1954 : la Toussaint rouge
La position de l’État français n’étant pas connue à l’heure actuelle, les médias algériens réagissent peu. Ils attendent de voir s’il faut fulminer ou parader. Une certitude : la France gâche les festivités du 1er Novembre, jour férié en Algérie en souvenir de la Toussaint rouge de 1954 — premiers attentats, premiers morts français… Quand les hasards du calendrier nourrissent le complotisme, cela donne ça : « Le fait que ce vote survienne à la veille du 1er Novembre, date hautement symbolique pour les Algériens, résonne comme une provocation pour une partie de l’opinion publique », écrit Maghreb émergent.

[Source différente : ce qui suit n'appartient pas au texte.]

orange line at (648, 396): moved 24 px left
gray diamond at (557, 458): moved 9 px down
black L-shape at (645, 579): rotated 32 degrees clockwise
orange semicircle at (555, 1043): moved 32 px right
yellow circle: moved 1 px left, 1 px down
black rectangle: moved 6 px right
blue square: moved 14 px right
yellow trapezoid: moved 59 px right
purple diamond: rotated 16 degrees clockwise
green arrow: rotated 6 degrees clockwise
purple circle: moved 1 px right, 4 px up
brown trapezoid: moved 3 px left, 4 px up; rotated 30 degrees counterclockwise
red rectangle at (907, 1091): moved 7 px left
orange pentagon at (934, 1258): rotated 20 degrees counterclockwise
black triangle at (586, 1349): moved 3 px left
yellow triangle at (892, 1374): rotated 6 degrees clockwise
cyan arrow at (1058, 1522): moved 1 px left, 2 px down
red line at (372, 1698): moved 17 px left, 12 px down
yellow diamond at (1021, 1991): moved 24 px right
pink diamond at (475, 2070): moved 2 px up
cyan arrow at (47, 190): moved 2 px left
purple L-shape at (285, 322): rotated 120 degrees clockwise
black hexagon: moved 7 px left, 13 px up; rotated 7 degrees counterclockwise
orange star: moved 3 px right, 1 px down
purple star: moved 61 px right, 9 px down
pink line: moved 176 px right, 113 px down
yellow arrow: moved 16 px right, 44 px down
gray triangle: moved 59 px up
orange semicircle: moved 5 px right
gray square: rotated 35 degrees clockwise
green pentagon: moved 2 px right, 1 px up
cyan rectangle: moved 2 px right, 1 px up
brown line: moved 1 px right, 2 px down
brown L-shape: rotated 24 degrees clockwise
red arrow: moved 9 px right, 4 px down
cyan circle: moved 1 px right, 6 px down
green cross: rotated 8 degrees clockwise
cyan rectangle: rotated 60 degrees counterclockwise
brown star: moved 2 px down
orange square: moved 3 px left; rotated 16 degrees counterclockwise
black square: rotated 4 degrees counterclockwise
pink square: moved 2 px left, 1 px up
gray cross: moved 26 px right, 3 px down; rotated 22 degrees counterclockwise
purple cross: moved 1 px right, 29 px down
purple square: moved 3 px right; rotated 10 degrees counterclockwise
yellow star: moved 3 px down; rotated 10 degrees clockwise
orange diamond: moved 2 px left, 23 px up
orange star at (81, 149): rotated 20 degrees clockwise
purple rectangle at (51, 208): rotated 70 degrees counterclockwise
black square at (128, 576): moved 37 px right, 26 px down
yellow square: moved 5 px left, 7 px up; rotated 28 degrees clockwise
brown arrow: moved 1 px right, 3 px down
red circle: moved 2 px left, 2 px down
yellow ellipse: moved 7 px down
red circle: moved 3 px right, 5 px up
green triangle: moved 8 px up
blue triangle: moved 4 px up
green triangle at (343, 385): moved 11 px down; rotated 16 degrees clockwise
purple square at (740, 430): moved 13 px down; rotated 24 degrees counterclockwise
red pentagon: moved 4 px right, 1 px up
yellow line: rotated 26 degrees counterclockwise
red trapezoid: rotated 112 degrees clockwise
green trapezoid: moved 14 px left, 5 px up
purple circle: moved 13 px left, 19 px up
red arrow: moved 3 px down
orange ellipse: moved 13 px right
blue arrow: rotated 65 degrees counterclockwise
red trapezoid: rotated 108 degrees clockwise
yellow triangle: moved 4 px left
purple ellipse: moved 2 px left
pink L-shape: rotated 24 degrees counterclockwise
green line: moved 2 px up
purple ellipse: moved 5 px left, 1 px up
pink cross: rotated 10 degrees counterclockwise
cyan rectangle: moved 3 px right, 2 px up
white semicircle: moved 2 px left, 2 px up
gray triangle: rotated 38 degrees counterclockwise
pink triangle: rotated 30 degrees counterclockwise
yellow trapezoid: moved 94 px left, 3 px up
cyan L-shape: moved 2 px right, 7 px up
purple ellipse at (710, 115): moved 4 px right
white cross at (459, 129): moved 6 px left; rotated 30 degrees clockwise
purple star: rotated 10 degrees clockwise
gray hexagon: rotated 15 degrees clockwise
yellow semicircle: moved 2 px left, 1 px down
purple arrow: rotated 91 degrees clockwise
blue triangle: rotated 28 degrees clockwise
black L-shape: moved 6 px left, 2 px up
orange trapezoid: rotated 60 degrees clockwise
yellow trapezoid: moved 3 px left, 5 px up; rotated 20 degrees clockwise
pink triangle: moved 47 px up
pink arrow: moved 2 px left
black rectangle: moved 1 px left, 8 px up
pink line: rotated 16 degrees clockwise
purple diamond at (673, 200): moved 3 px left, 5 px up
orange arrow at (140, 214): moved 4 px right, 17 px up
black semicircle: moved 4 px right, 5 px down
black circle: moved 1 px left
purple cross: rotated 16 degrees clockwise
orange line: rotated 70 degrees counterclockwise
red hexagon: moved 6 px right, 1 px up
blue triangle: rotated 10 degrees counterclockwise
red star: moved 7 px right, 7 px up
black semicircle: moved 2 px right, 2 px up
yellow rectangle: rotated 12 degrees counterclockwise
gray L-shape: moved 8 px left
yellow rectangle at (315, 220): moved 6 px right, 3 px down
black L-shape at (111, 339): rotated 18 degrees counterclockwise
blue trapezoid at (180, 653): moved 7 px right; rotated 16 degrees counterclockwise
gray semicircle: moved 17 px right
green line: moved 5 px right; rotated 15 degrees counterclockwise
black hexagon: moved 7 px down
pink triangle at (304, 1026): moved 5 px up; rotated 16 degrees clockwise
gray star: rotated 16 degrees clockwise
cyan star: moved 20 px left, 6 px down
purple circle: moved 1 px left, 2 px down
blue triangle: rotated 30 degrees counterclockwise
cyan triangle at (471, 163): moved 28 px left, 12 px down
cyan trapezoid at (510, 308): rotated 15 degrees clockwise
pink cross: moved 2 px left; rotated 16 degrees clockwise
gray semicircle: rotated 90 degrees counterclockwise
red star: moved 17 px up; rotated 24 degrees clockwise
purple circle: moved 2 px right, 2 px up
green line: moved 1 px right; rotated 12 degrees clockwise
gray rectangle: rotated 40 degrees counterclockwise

Car l’Algérie ramène tout à la colonisation. La rupture de l’accord va « raviver les blessures mémorielles entre les deux pays », explique le même média. Or le vote, selon Elkhabar, se produit au moment même où « des indices se font jour sur la tentative de Paris de relancer le dialogue avec l’Algérie ». Un réchauffement tout à fait hypothétique que voudrait à tout prix entraver « l’extrême droite ». Ce serait le fin mot du vote du 30 octobre : « L’urgence [pour le RN] est de faire perdurer la crise et contrarier ce rapprochement entre Alger et Paris que certains croient entrevoir depuis quelques semaines », s'imagine TSA.
Le cas de Boualem Sansal
Citant le HuffPost, observalgerie.com rappelle que « deux ressortissants français, Boualem Sansal et Christophe Gleizes » sont détenus dans des prisons algériennes. Sous-entendu : ce n’est pas en votant contre l’accord de 1968 que vous les ferez libérer. Ce sera le narratif algérien et pro-algérien sur la question : si Boualem Sansal reste en prison au mépris du droit, au mépris de sa santé — cela fera un an le 16 novembre —, la faute n’en incombe pas au président Tebboune… mais à « l’extrême droite » française. Si la France n’existait pas, il faudrait l’inventer, ne serait-ce que pour permettre à l’Algérie de se défausser, toujours et partout.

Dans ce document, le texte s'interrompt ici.